Le ministre des budgets devrait attribuer une cinquantaine de licences pour la France, chiffre revu à la baisse depuis début 2009 puisqu’il était question d’une centaine de licence à la base. Une des façons les pus banales et « polies » de baisser le nombre de licences est d’augmenter la taxe sur ce domaine, réduisant donc le nombre de participants, et laissant place aux grands groupes pouvant s’offrir de telles sommes. Bien que l’état français autorise une ouverture du secteur, la loterie restera sa poule aux œufs d’or et gardera son monopole.

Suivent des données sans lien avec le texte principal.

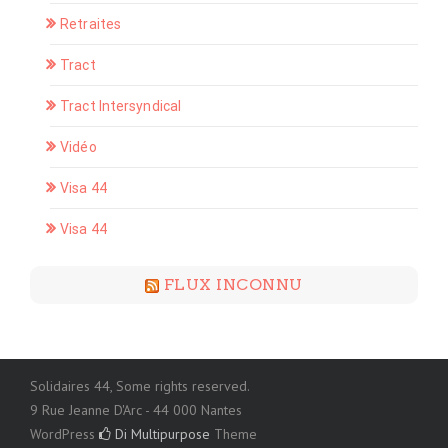
Retraites
Tract
Tract Intersyndical
Vidéo
Visa 44
Visa 44
FLUX INCONNU
Solidaires 44, Some rights reserved.
9 Rue Jeanne D'Arc - 44 000 Nantes
WordPress
Di Multipurpose
Theme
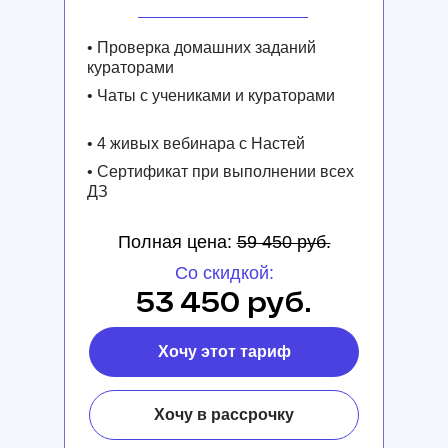
• Проверка домашних заданий
кураторами
• Чаты с учениками и кураторами
• 4 живых вебинара с Настей
• Сертификат при выполнении всех
ДЗ
Полная цена:
59 450 руб.
Со скидкой:
53 450 руб.
Хочу этот тариф
Хочу в рассрочку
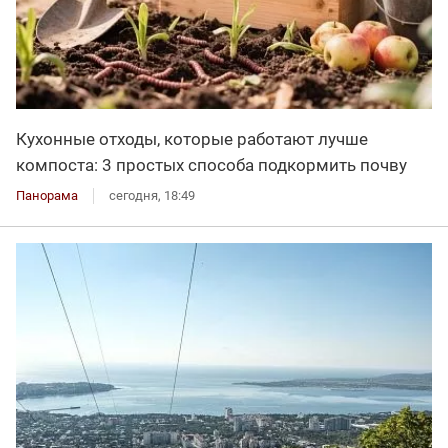
Кухонные отходы, которые работают лучше
компоста: 3 простых способа подкормить почву
Панорама
сегодня, 18:49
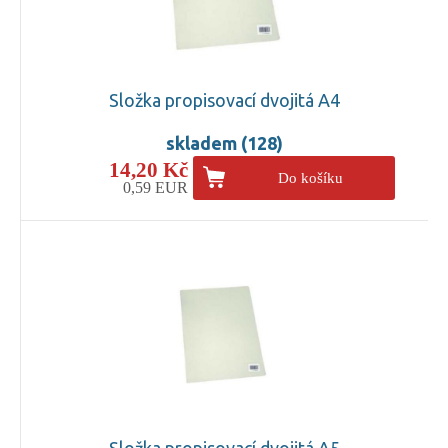
Složka propisovací dvojitá A4
skladem (128)
14,20 Kč
Do košíku
0,59 EUR
Složka propisovací dvojitá A5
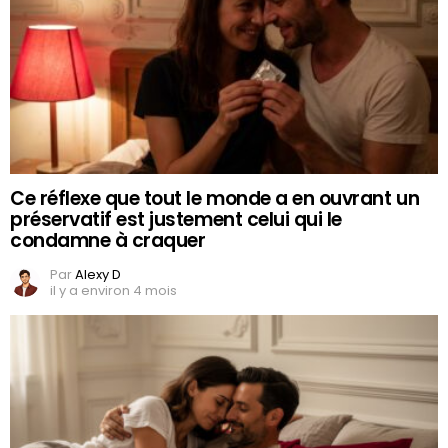
Ce réflexe que tout le monde a en ouvrant un
préservatif est justement celui qui le
condamne à craquer
Par
Alexy D
il y a environ 4 mois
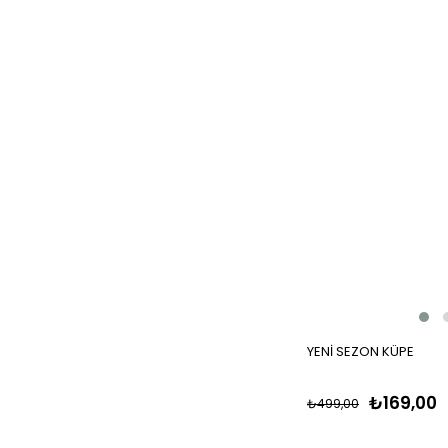
YENİ SEZON KÜPE
₺169,00
₺499,00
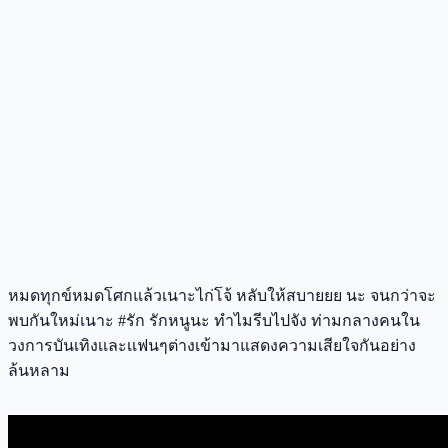
หมดทุกข์หมดโศกแล้วเนาะไก่โจ้ หลับให้สบายยย นะ จนกว่าจะ
พบกันใหม่เนาะ #รัก รักหนูนะ ทำไมรีบไปจัง ท่ามกลางคนใน
วงการบันเทิงเเละเเฟนๆต่างเข้ามาแสดงความเสียใจกันอย่าง
ล้นหลาม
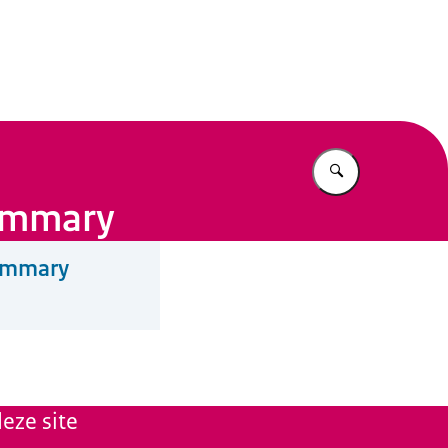
n Beleid
Vul in wat u z
summary
summary
eze site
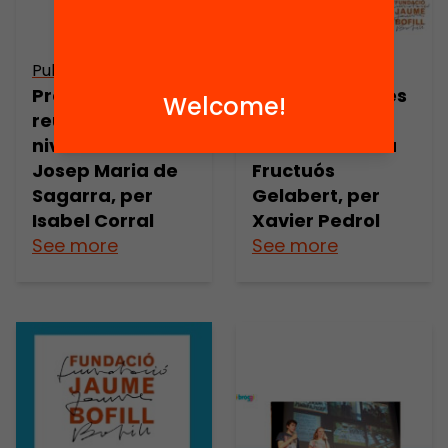
Publicació
Publicació
Presentació: Les
Presentació: Les
Welcome!
reunions de
reunions de
nivell a l’escola
nivell a l’escola
Josep Maria de
Fructuós
Sagarra, per
Gelabert, per
Isabel Corral
Xavier Pedrol
See more
See more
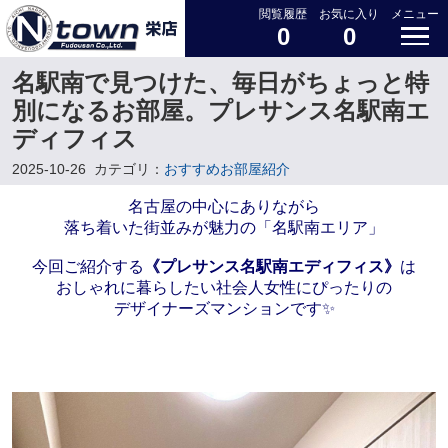
閲覧履歴
お気に入り
メニュー
0
0
名駅南で見つけた、毎日がちょっと特
別になるお部屋。プレサンス名駅南エ
ディフィス
2025-10-26
カテゴリ：
おすすめお部屋紹介
名古屋の中心にありながら
落ち着いた街並みが魅力の「名駅南エリア」
今回ご紹介する
《プレサンス名駅南エディフィス》
は
おしゃれに暮らしたい社会人女性にぴったりの
デザイナーズマンションです✨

Le contrôle de ce marché sera assuré par l’Autorité de Régulation des Jeux En Ligne (ARJEL), dont la mise en place est confiée à Jean-François Vilotte, présentement président de la Fédération Française de Tennis (FFT). Sa première mission consistera à distribuer les licences aux operateurs répondant aux formalités du cahier des charges et souhaitant se tourner vers le marché suivant : un chiffre d'affaires de 1,170 milliards d'euros en 2008 (630 millions pour la FDJ et 540 millions pour le PMU).

Prévue initialement pour le 1er janvier 2010, l’ouverture du marché des jeux d’argent en ligne pourrait finalement être reportée après la Coupe du monde de football qui se déroulera en Afrique du Sud. Selon le sénateur UMP François Trucy, les décrets d’applications de la loi ne seront pas prêts pour le 1er juin “sauf miracle”. Le gouvernement s’est engagé à ouvrir le marché avant cette date fatidique afin de permettre au secteur de profiter de l’événement sportif pour son ouverture.

Les principaux acteurs du poker attendent, avec impatience, cette ouverture du marché du poker en ligne afin d’appâter plus de joueurs et de pouvoir leur fournir des conditions de jeux optimales. Plus les internautes se sentiront à l’aise plus les casinotiers seront gagnants. Au final tout le monde gagne ! Espérons donc tous que l’ouverture sera proche afin de nous permettre de jouer sur internet le plus rapidement possible.